• _Exercise goal_:
After reading the listing below, copy it out exactly.

• _Material for the task_:
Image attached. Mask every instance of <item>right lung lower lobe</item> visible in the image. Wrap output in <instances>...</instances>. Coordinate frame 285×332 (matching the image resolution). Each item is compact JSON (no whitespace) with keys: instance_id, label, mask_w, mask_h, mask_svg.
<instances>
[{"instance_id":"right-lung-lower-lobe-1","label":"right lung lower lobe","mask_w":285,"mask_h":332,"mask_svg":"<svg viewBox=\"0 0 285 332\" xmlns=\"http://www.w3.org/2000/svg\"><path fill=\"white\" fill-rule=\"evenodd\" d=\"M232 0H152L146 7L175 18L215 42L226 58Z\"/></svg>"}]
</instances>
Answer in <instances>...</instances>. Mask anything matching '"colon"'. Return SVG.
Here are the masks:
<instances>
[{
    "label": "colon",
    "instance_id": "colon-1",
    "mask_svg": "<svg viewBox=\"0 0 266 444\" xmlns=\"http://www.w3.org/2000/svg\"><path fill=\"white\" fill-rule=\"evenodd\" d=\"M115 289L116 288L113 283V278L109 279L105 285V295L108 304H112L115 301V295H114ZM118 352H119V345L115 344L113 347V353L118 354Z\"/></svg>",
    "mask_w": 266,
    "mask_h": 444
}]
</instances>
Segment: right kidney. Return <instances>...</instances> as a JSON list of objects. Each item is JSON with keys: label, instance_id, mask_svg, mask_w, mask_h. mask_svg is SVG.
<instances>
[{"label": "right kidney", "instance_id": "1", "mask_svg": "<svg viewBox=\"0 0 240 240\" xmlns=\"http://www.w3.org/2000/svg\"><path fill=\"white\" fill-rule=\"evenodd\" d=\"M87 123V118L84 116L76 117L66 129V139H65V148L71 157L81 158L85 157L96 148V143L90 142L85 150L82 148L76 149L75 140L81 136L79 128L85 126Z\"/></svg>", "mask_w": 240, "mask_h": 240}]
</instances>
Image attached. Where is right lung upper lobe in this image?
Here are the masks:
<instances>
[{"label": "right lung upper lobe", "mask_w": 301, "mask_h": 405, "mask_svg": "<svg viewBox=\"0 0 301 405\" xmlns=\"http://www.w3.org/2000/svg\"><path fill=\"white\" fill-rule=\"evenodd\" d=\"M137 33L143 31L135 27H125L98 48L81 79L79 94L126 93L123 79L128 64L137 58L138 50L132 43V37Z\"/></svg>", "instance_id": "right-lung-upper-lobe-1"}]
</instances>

• _Your solution_:
Image attached. Mask every instance of <item>right lung lower lobe</item> visible in the image. Wrap output in <instances>...</instances>. Coordinate frame 285×332 (matching the image resolution). Each item is compact JSON (no whitespace) with keys: instance_id, label, mask_w, mask_h, mask_svg.
<instances>
[{"instance_id":"right-lung-lower-lobe-1","label":"right lung lower lobe","mask_w":285,"mask_h":332,"mask_svg":"<svg viewBox=\"0 0 285 332\" xmlns=\"http://www.w3.org/2000/svg\"><path fill=\"white\" fill-rule=\"evenodd\" d=\"M232 0H152L146 7L175 18L215 42L226 58Z\"/></svg>"}]
</instances>
Answer in <instances>...</instances>. Mask anything matching '"colon"'. Return SVG.
Here are the masks:
<instances>
[{
    "label": "colon",
    "instance_id": "colon-1",
    "mask_svg": "<svg viewBox=\"0 0 266 444\" xmlns=\"http://www.w3.org/2000/svg\"><path fill=\"white\" fill-rule=\"evenodd\" d=\"M115 289L116 288L113 283V278L109 279L105 285V295L108 304H112L115 301V295H114ZM118 352H119V345L115 344L113 347V353L118 354Z\"/></svg>",
    "mask_w": 266,
    "mask_h": 444
}]
</instances>
Segment: right kidney. Return <instances>...</instances> as a JSON list of objects. Each item is JSON with keys: label, instance_id, mask_svg, mask_w, mask_h. mask_svg is SVG.
<instances>
[{"label": "right kidney", "instance_id": "1", "mask_svg": "<svg viewBox=\"0 0 240 240\" xmlns=\"http://www.w3.org/2000/svg\"><path fill=\"white\" fill-rule=\"evenodd\" d=\"M87 123V118L84 116L76 117L66 129V139H65V148L71 157L81 158L85 157L96 148V143L90 142L85 150L82 148L76 149L75 140L81 136L79 128L85 126Z\"/></svg>", "mask_w": 240, "mask_h": 240}]
</instances>
Image attached. Where is right lung upper lobe in this image?
Here are the masks:
<instances>
[{"label": "right lung upper lobe", "mask_w": 301, "mask_h": 405, "mask_svg": "<svg viewBox=\"0 0 301 405\" xmlns=\"http://www.w3.org/2000/svg\"><path fill=\"white\" fill-rule=\"evenodd\" d=\"M137 33L143 31L135 27H125L98 48L81 79L79 94L126 93L123 79L128 64L137 58L138 50L132 43V37Z\"/></svg>", "instance_id": "right-lung-upper-lobe-1"}]
</instances>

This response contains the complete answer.